# Rats.....musicians!



## Head_case

Vindicated at last!

The Pied Piper of Hamelin was not playing a baroque traverso flauto!

It's those early clarinet and cornamuse players who give us a bad rep with rats:










http://www.bbc.co.uk/news/magazine-20716625



> 2012 marks 200th anniversary of Grimm Brothers' version of German legend (Rattenfänger von Hameln) - other versions include poem by Robert Browning
> Story tells how mysterious piper agrees to rid Hamelin of rats - when city withholds payment, he uses pipe to charm the city's children away
> Story believed to originate with medieval legend of children's disappearance from town - rats were introduced into story in mid-16th Century


----------



## mamascarlatti

Goodness I thought you were talking about this:


----------



## Head_case

Errr.....yours is more terrifying


----------



## mamascarlatti

Head_case said:


> Errr.....yours is more terrifying


Oh, those are the CUTE rats. Wait till you see the others!


----------



## SiegendesLicht

mamascarlatti said:


> Goodness I thought you were talking about this:


These rats are epic, it looks like they will forever remain in the collective memory of Wagner fans


----------



## PetrB

I don't really care what instrument that piper was playing! For all we know, we've been given a 'bowdlerized' version and the instrument was a Zamr!

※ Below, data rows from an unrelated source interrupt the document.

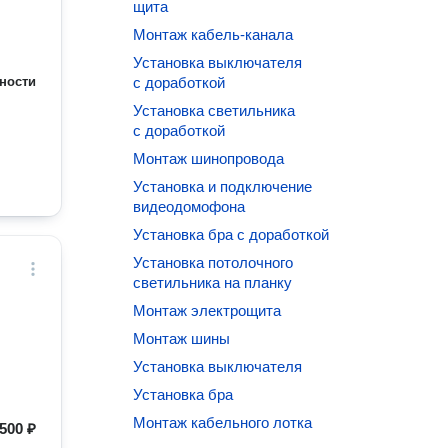
щита
Монтаж кабель-канала
Установка выключателя
ности
с доработкой
Установка светильника
с доработкой
Монтаж шинопровода
Установка и подключение
видеодомофона
Установка бра с доработкой
Установка потолочного
светильника на планку
Монтаж электрощита
Монтаж шины
Установка выключателя
Установка бра
Монтаж кабельного лотка
500 ₽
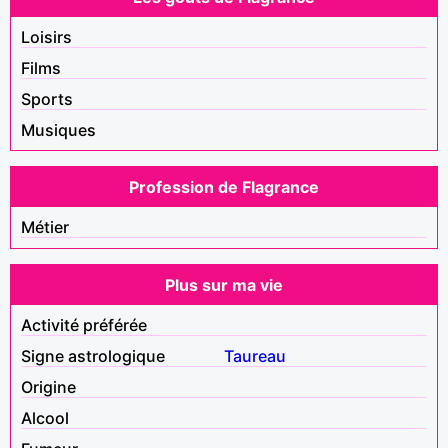
Loisirs
Films
Sports
Musiques
Profession de Flagrance
Métier
Plus sur ma vie
Activité préférée
Signe astrologique
Taureau
Origine
Alcool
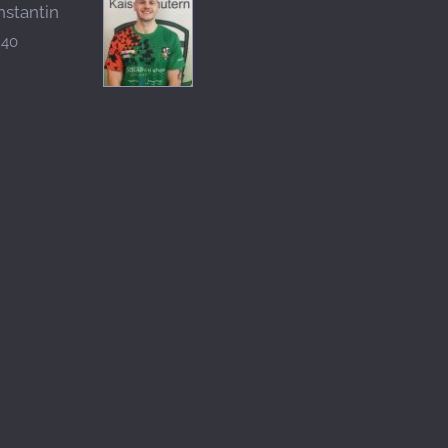
nstantin
240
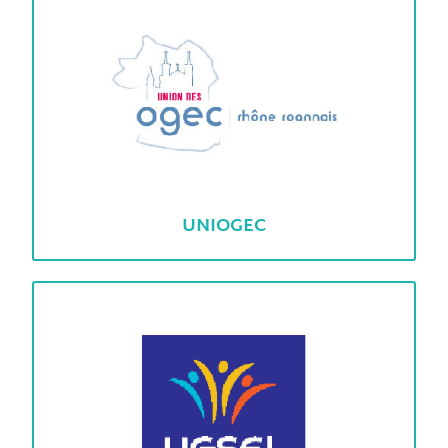
UNIOGEC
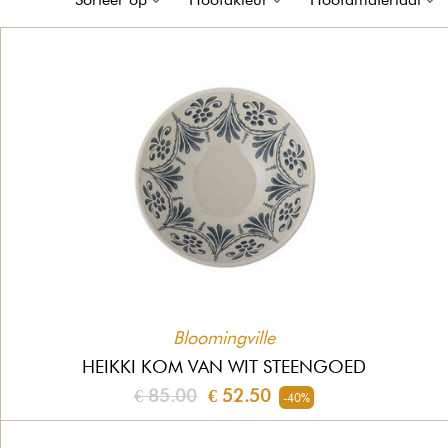
Bloomingville
HEIKKI KOM VAN WIT STEENGOED
€ 85.00
€ 52.50
-40%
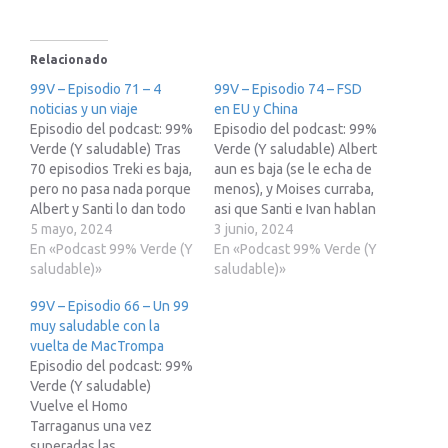
Relacionado
99V – Episodio 71 – 4
99V – Episodio 74 – FSD
noticias y un viaje
en EU y China
Episodio del podcast: 99%
Episodio del podcast: 99%
Verde (Y saludable) Tras
Verde (Y saludable) Albert
70 episodios Treki es baja,
aun es baja (se le echa de
pero no pasa nada porque
menos), y Moises curraba,
Albert y Santi lo dan todo
asi que Santi e Ivan hablan
en este episodio 71
5 mayo, 2024
solitos de: Tesla FSD
3 junio, 2024
hablando de: Enzima
En «Podcast 99% Verde (Y
llegara pronto a China y
En «Podcast 99% Verde (Y
Transforma Sangre A y B
saludable)»
poco despues a Europa
saludable)»
en Tipo O Universalmente
Unete al canal de
99V – Episodio 66 – Un 99
Compatible Llegan los
Telegram de la Red23
muy saludable con la
primeros bioimplantes
(Treki23 Undercover, 99%
vuelta de MacTrompa
para pacientes con infarto
Verde....):…
Episodio del podcast: 99%
de…
Verde (Y saludable)
Vuelve el Homo
Tarraganus una vez
superadas las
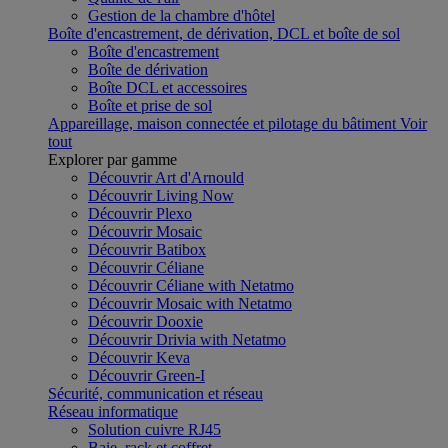
Gestion de la chambre d'hôtel
Boîte d'encastrement, de dérivation, DCL et boîte de sol
Boîte d'encastrement
Boîte de dérivation
Boîte DCL et accessoires
Boîte et prise de sol
Appareillage, maison connectée et pilotage du bâtiment
Voir
tout
Explorer par gamme
Découvrir Art d'Arnould
Découvrir Living Now
Découvrir Plexo
Découvrir Mosaic
Découvrir Batibox
Découvrir Céliane
Découvrir Céliane with Netatmo
Découvrir Mosaic with Netatmo
Découvrir Dooxie
Découvrir Drivia with Netatmo
Découvrir Keva
Découvrir Green-I
Sécurité, communication et réseau
Réseau informatique
Solution cuivre RJ45
Baie, rack et coffret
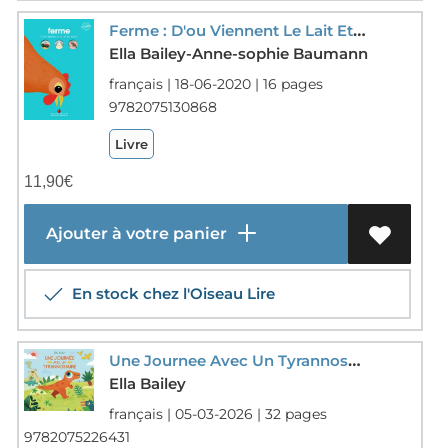
Ferme : D'ou Viennent Le Lait Et Les Oeufs ?
Ella Bailey-Anne-sophie Baumann
français | 18-06-2020 | 16 pages
9782075130868
Livre
11,90
€
Ajouter à votre panier
En stock chez l'Oiseau Lire
Une Journee Avec Un Tyrannosaure
Ella Bailey
français | 05-03-2026 | 32 pages
9782075226431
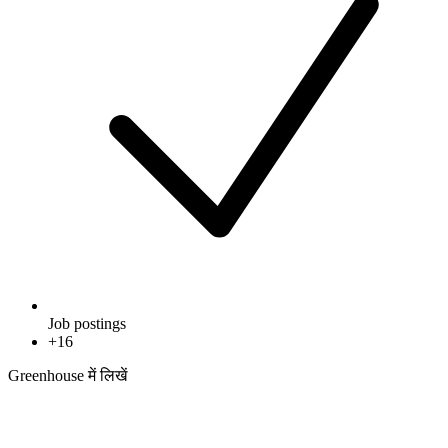
Job postings
+
16
Greenhouse में लिखें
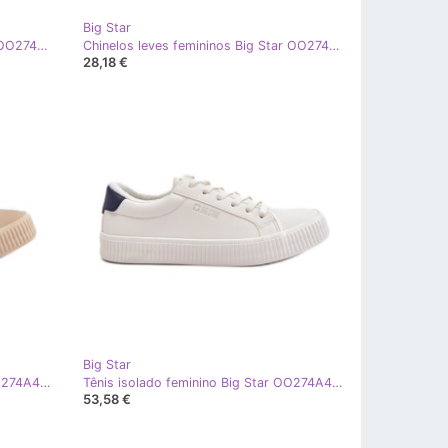
Big Star
Chinelos femininos leves Big Star OO274037 fúcsia rosa
Chinelos leves femininos Big Star OO274044 pretos
28,18 €
Big Star
Tênis isolado feminino Big Star OO274A461 bege
Tênis isolado feminino Big Star OO274A460 branco
53,58 €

In the story, the Piper was promised a fee if he rid the town of the Vermin. After successfully completing the job, the Burghers reneged the agreement. That musician was just extracting, after a well-executed gig, his fee as promised; I hope he sold the children (to good homes, of course!) and got his fee 

uh, as in, "Time to pay the piper."


----------



## Head_case

PetrB said:


> I don't really care what that piper was playing!
> 
> In the story, the Piper was promised a fee if he rid the town of the Vermin. After successfully completing the job, the Burghers reneged the agreement. That musician was just extracting, after a well-executed gig, his fee as promised; I hope he sold the children (to good homes, of course!) and got his fee
> 
> uh, as in, "Time to pay the piper."


Sure..that's all fine and well...

But what do you think he fed the children on?



We never hear that bit in childrens' fairy tales.


----------